Por razones bien distintas, padre e hija son condenados a muerte tras la contienda civil: Nunila, por su militancia comunista; Mario, su padre, por delator. Nunila, a modo de diario, nos cuenta lo sufrido a su paso por las distintas prisiones de mujeres del país (Madrid, Zaragoza y Barbastro); Mario, a modo de monólogo interior, el desasosiego y la angustia, hasta rozar la locura, en las postreras horas como condenado a muerte. Para Nunila el tiempo se eterniza en la galería de penadas en espera de un posible indulto o de una reducción de condena que salve su vida (pero también en los interminables minutos que dura en la noche la lectura de los nombres de las reclusas que al amanecer van ser ajusticiadas); para Mario, por el contrario, el tiempo fluye inmisericorde, con una cadencia no deseada, en una lóbrega celda del convento de las Capuchinas de Barbastro: sabe que con el amanecer llegará irremisiblemente su anochecer eterno. Nunila lenifica la lentitud del paso de los días en la espera de noticias y visitas de su amado; Mario comprime el inexorable paso de las horas en desbocadas reflexiones.

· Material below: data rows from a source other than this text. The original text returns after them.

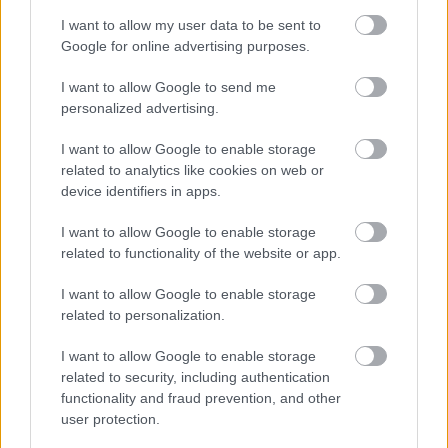
FORMA-1
Óriási fordulat Lewis Hamilton
I want to allow my user data to be sent to
jövőjével kapcsolatban
Google for online advertising purposes.
I want to allow Google to send me
personalized advertising.
FORMA-1
Kellemetlen meglepetés érte a
I want to allow Google to enable storage
nyári szünetben a Forma–1-es
pilótát
related to analytics like cookies on web or
device identifiers in apps.
I want to allow Google to enable storage
Cunoda elárulta, hogy a csapata a sprint után
related to functionality of the website or app.
biztató jeleket látott, ám Verstappen az új
I want to allow Google to enable storage
beállításokkal még rosszabbul érezte magát az
related to personalization.
autóban, és ez jelentősen rontotta az esélyeit.
I want to allow Google to enable storage
related to security, including authentication
functionality and fraud prevention, and other
„Igen, volt néhány dolog amit a sprintre
user protection.
változtattunk, mert úgy gondoltuk, hogy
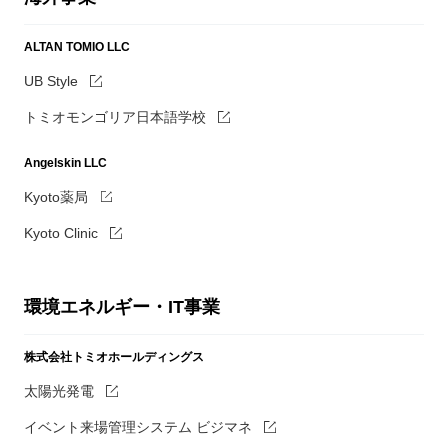
ALTAN TOMIO LLC
UB Style
トミオモンゴリア日本語学校
Angelskin LLC
Kyoto薬局
Kyoto Clinic
環境エネルギー・IT事業
株式会社トミオホールディングス
太陽光発電
イベント来場管理システム ビジマネ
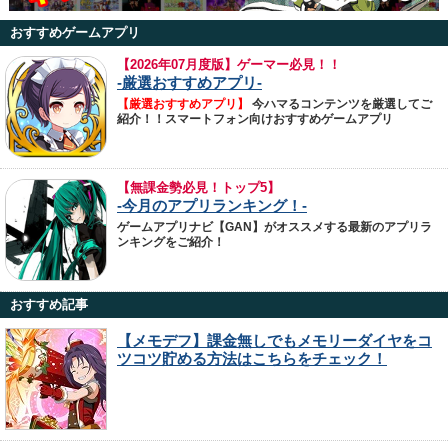
おすすめゲームアプリ
【
2026年07月度版】ゲーマー必見！！
-厳選おすすめアプリ-
【厳選おすすめアプリ】
今ハマるコンテンツを厳選してご
紹介！！スマートフォン向けおすすめゲームアプリ
【無課金勢必見！トップ5】
-今月のアプリランキング！-
ゲームアプリナビ【GAN】がオススメする最新のアプリラ
ンキングをご紹介！
おすすめ記事
【メモデフ】課金無しでもメモリーダイヤをコ
ツコツ貯める方法はこちらをチェック！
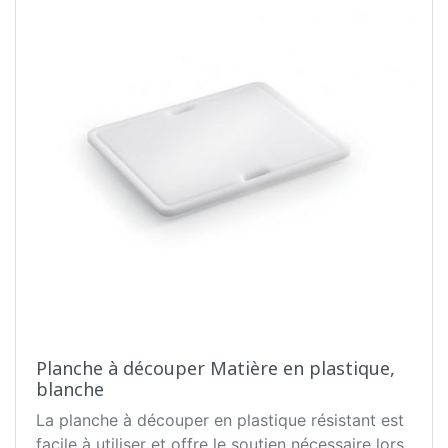
Planche à découper Matière en plastique,
blanche
La planche à découper en plastique résistant est
facile à utiliser et offre le soutien nécessaire lors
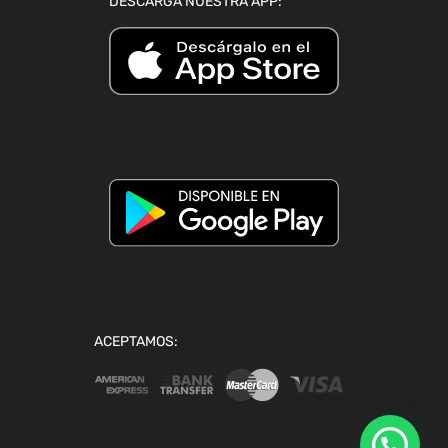
DESCARGA NUESTRA APP:
ACEPTAMOS:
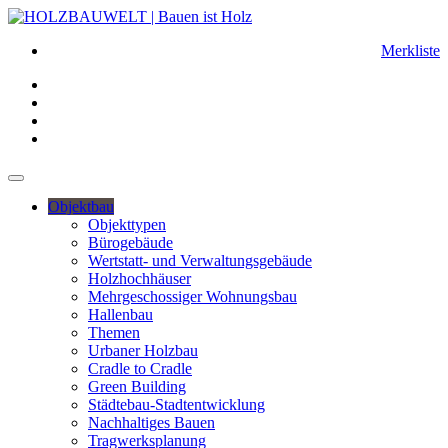
Merkliste
Objektbau
Objekttypen
Bürogebäude
Wertstatt- und Verwaltungsgebäude
Holzhochhäuser
Mehrgeschossiger Wohnungsbau
Hallenbau
Themen
Urbaner Holzbau
Cradle to Cradle
Green Building
Städtebau-Stadtentwicklung
Nachhaltiges Bauen
Tragwerksplanung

Dos largas noches de insomnio. Dos vidas al borde de la cascada. Dos historias de seres corrientes, moldeados en la monótona e idílica experiencia humana, sacados bruscamente de su realidad social para pasar a una traumática situación creada por el inmisericorde intruso. Dos almas torturadas por las terribles circunstancias externas, por el desconcierto y la impiedad. Dos modos de alquitarar el sufrimiento y la tortura psicológica que supone la espera de la condena a muerte. Dos formas de sobrellevar el tiempo tasado con usura. Dos finales diferentes.
Y como marco, un teatro del horror, cuyo telón de fondo –y a su vez corazón del relato– no es otro que la injusticia social, la venganza despiadada y la miseria humana. Una revelación hiriente de la represión ideológica en sus efectos más eficazmente perversos: aquellos que conjuntan justicia con humillación arbitraria, fe con represión y la cotidianidad más inhumana con las formas más aberrantes de catarsis.
En suma, dos relatos agónicos que hacen de esta obra uno de los más rotundos y descarnados alegatos contra la guerra, la pena de muerte, las dictaduras y la hipocresía religiosa.
Todo dentro de un tiempo circundante, tembloroso, aplastante, amenazador, asfixiante y, finalmente, liberador, que los personajes no han escogido ni deseado, pero que domeña sus vidas. Tiempo de espera, inánime, que acaba por fracturarse en mil falsos silencios: silencios huecos, inquietantes, sobrecogedores. Silencios cuajados de flaquezas, zozobras, angustias y desesperanzas. Silencios que la noche, el horror y la soledad amplifican hasta convertirlos en aterradores fantasmas del inframundo. Así las palabras, salidas del más profundo subconsciente, se van haciendo parcas, desgarradoras, plomizas, cómplices de los silencios; hasta que el tiempo las erosiona, como la lija a la piedra pómez, y las convierte en frágiles vilanos errantes que revolotean sobre el inexorable destino.
Con una fuerza arrolladora, impecable factura, lenguaje innovador y una original y singular estructura, Mostolay ha creado una ficción magistral que rompe con todas las tendencias actuales. Violencia, pasión, historia y literatura se entremezclan y conjuntan en el epicentro del Mal, allí donde nada puede parar el horror.
Obra socialmente comprometida, entre la novela de pensamiento, la novela de fatalidad, el relato biográfico y la crónica, que combina, en síntesis original, la voluntad de objetividad con la necesidad de subjetividad, y donde las visiones, el mundo onírico, las emociones y las ideas, por encima de la razón y la lógica, adquieren corporeidad, al igual que la materia y la naturaleza, vida interior. Sonoridad, precisión, armonía y ritmo son las virtudes que recorren su brillante prosa, con una profusión de imágenes y adjetivos que expresan matices de formas y colores que denotan la clara preocupación del autor por lo plástico.
Todo un derroche de imaginación y creatividad estructurado a partir de hechos reales acaecidos en el Somontano durante la Guerra Civil y la posguerra, y con unos personajes históricos resucitados por el autor que de nuevo recrean la historia y deambulan por las calles de la ciudad de Barbastro y otras poblaciones menores del entorno, como Radiquero, San Pelegrín, Alquézar, Salas Altas o el mesón de Sevil, o por capitales como Madrid y Zaragoza, para dar cuerpo y sentido a la ficción.
Estamos, pues, ante una obra genial, que invita a la lectura pausada y a la reflexión, que a ningún lector va a dejar indiferente.